However, all is not well in Putin’s Kremlin push to become an energy age superpower. Some believe any energy superpower status attained by Russia to be unsustainable. One such critic, Vladimir Milov, of the independent Russian Federation Institute of Energy Policy, exposes glaring faults in the Kremlin’s policies throughout a March 2007 article in the journal Social Sciences. Milov states that recent findings by the Institute directly contradict assertions by Putin and the Kremlin that hydrocarbon exports alone can act as the foundation for large scale infrastructure modernization and social projects. His research clearly finds that, “... in order to achieve this goal, it would be necessary to export no less than 40-50 tons of oil-equivalent per capita annum. Russia currently exports only 3 tons per capita annum. Even a full doubling of oil and gas production would result in only 10 tons per capita annum, far less than the 40-50 required to sustain current efforts (Milov, 2007).

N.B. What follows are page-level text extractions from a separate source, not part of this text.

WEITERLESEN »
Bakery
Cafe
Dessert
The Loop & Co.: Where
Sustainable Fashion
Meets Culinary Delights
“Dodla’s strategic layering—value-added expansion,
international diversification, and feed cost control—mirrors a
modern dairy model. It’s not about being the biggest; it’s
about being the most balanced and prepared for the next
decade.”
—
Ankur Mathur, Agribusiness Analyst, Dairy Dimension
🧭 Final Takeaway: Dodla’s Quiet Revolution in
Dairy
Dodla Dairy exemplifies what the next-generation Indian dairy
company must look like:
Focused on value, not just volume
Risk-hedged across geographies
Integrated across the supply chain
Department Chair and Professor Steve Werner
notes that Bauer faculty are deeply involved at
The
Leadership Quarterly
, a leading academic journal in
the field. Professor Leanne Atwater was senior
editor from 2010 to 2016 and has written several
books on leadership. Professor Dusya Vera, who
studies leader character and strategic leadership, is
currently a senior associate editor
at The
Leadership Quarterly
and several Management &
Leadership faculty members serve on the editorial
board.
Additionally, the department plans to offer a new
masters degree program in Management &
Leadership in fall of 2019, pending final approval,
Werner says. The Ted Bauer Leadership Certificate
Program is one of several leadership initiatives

Further aggravating Kremlin efforts are the stifling inefficiency and management issues plaguing its “National Energy Champion”. Having forcibly ended foreign investment and development in the energy sector, the Kremlin has caused vital international resource exploration and infrastructure assistance to vanish, leaving Gazprom to its own Soviet era vices.

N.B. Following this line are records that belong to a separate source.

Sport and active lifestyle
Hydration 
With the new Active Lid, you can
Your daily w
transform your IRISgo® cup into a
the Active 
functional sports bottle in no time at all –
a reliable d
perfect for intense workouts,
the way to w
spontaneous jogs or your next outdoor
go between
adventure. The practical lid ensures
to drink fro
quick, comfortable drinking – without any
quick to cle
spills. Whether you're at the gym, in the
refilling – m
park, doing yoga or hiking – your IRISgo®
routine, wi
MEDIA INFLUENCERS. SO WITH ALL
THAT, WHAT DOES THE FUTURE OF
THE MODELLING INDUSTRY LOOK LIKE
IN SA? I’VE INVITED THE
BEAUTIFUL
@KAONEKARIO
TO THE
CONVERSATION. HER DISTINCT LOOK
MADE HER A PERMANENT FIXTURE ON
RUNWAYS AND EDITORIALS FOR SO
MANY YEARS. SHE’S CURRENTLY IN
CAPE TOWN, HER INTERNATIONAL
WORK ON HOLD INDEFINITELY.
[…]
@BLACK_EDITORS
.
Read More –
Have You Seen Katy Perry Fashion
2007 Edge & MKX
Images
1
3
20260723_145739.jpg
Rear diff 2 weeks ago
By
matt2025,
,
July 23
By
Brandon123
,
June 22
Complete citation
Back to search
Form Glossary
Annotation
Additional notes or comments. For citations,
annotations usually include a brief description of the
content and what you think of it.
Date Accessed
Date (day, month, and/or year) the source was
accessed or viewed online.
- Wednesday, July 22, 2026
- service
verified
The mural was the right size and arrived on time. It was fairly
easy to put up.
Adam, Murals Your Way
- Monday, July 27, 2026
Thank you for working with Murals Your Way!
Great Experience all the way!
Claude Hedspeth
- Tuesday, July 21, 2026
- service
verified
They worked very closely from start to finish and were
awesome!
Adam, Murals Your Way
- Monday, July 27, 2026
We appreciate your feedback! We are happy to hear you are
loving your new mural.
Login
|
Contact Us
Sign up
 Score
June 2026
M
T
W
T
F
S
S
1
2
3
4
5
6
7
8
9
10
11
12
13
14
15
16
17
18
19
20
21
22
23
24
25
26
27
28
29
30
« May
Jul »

The inefficiencies and environmental unsustainability of the lingering Soviet past have left infrastructure expansion and repair projects running far behind schedule. To make matters even worse, Gazprom has been actively investing throughout the economy, yet ignoring investment in its own core sector, energy. The company has recently invested in entertainment, media and other non-industry areas, while at the same time putting little, if any, new investment in infrastructure or exploration. The ongoing failures by Gazprom have left the Russian energy infrastructure in poor repair.

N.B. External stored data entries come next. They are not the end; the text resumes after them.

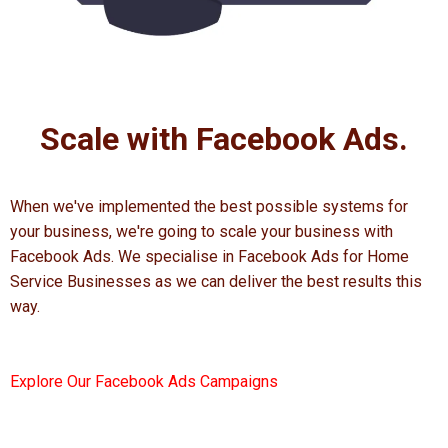
Scale with Facebook Ads.
When we've implemented the best possible systems for
your business, we're going to scale your business with
Facebook Ads. We specialise in Facebook Ads for Home
Service Businesses as we can deliver the best results this
way.
Explore Our Facebook Ads Campaigns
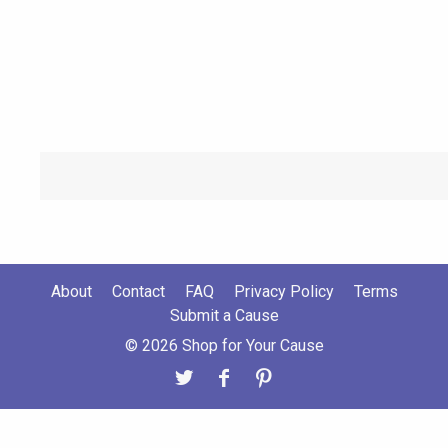
About
Contact
FAQ
Privacy Policy
Terms
Submit a Cause
© 2026 Shop for Your Cause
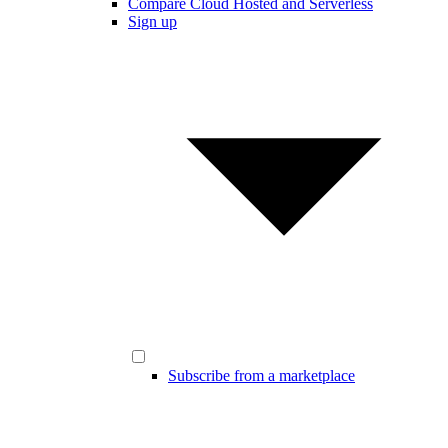
Compare Cloud Hosted and Serverless
Sign up
Subscribe from a marketplace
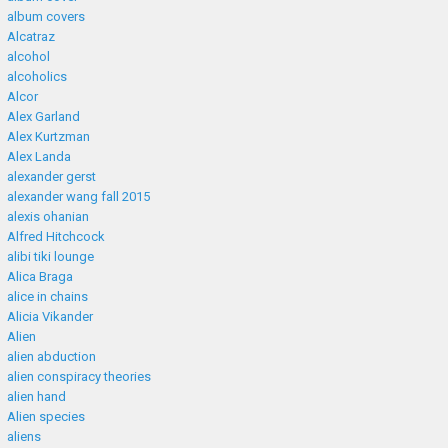
album covers
Alcatraz
alcohol
alcoholics
Alcor
Alex Garland
Alex Kurtzman
Alex Landa
alexander gerst
alexander wang fall 2015
alexis ohanian
Alfred Hitchcock
alibi tiki lounge
Alica Braga
alice in chains
Alicia Vikander
Alien
alien abduction
alien conspiracy theories
alien hand
Alien species
aliens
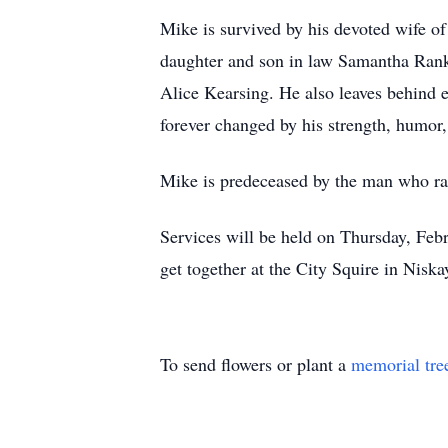
Mike is survived by his devoted wife of 
daughter and son in law Samantha Rank
Alice Kearsing. He also leaves behind 
forever changed by his strength, humor,
Mike is predeceased by the man who ra
Services will be held on Thursday, Fe
get together at the City Squire in Niska
To send flowers or plant a
memorial tre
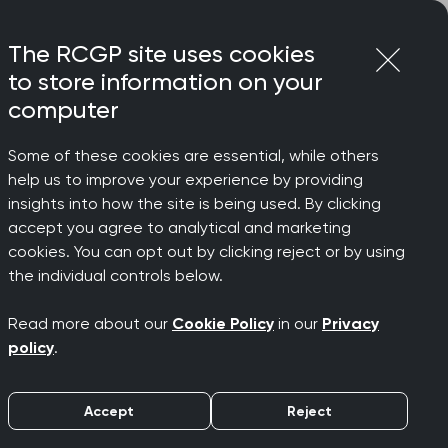
Login
Menu
Join
The RCGP site uses cookies
to store information on your
computer
Some of these cookies are essential, while others
help us to improve your experience by providing
eed
insights into how the site is being used. By clicking
accept you agree to analytical and marketing
cookies. You can opt out by clicking reject or by using
ot more
the individual controls below.
Read more about our
Cookie Policy
in our
Privacy
policy
.
Accept
Reject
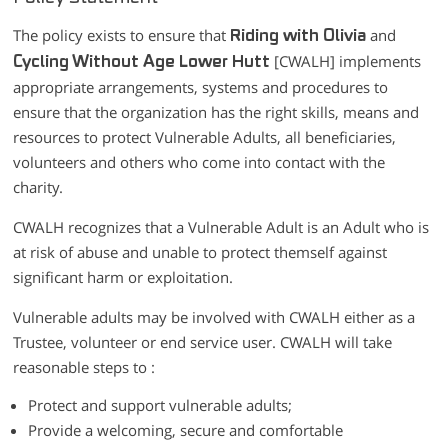
The policy exists to ensure that
and
Riding with Olivia
[CWALH] implements
Cycling Without Age Lower Hutt
appropriate arrangements, systems and procedures to
ensure that the organization has the right skills, means and
resources to protect Vulnerable Adults, all beneficiaries,
volunteers and others who come into contact with the
charity.
CWALH recognizes that a Vulnerable Adult is an Adult who is
at risk of abuse and unable to protect themself against
significant harm or exploitation.
Vulnerable adults may be involved with CWALH either as a
Trustee, volunteer or end service user. CWALH will take
reasonable steps to :
Protect and support vulnerable adults;
Provide a welcoming, secure and comfortable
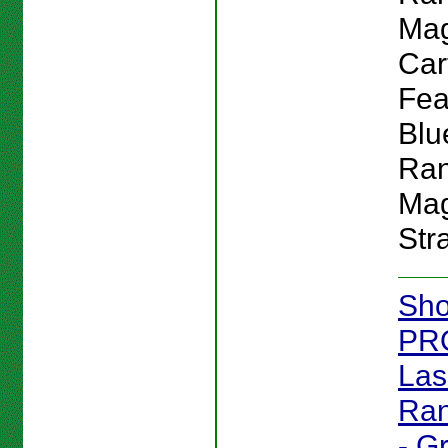
Mag
Car
Feat
Blu
Ran
Mag
Str
Sho
PR
Las
Ran
- G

Despite glaring problems with Kremlin polices, energy accounted for 25 percent of Russian Gross Domestic Product (GDP) as early as 2005 due to the ever increasing prices of the energy trade markets (Beehner, 2005). Oil and gas revenues and taxes accounted for as much as 50 percent of total federal Russian revenue during this same period (West, 2005). All indications are these figures have continually increased since, funding vital increases in state supported programs. These programs are responsible for much of the economic and social growth Russian citizens have come to depend on since the fall of the Soviet state. Sustainability of the modern Russian Federation state, its people, economy, society and military are, for better or worse, inextricably linked to stability in the global energy economy. Any major drop in energy prices would starve Russian society of vital capital sending it into a tailspin from which it may have no means of recovery.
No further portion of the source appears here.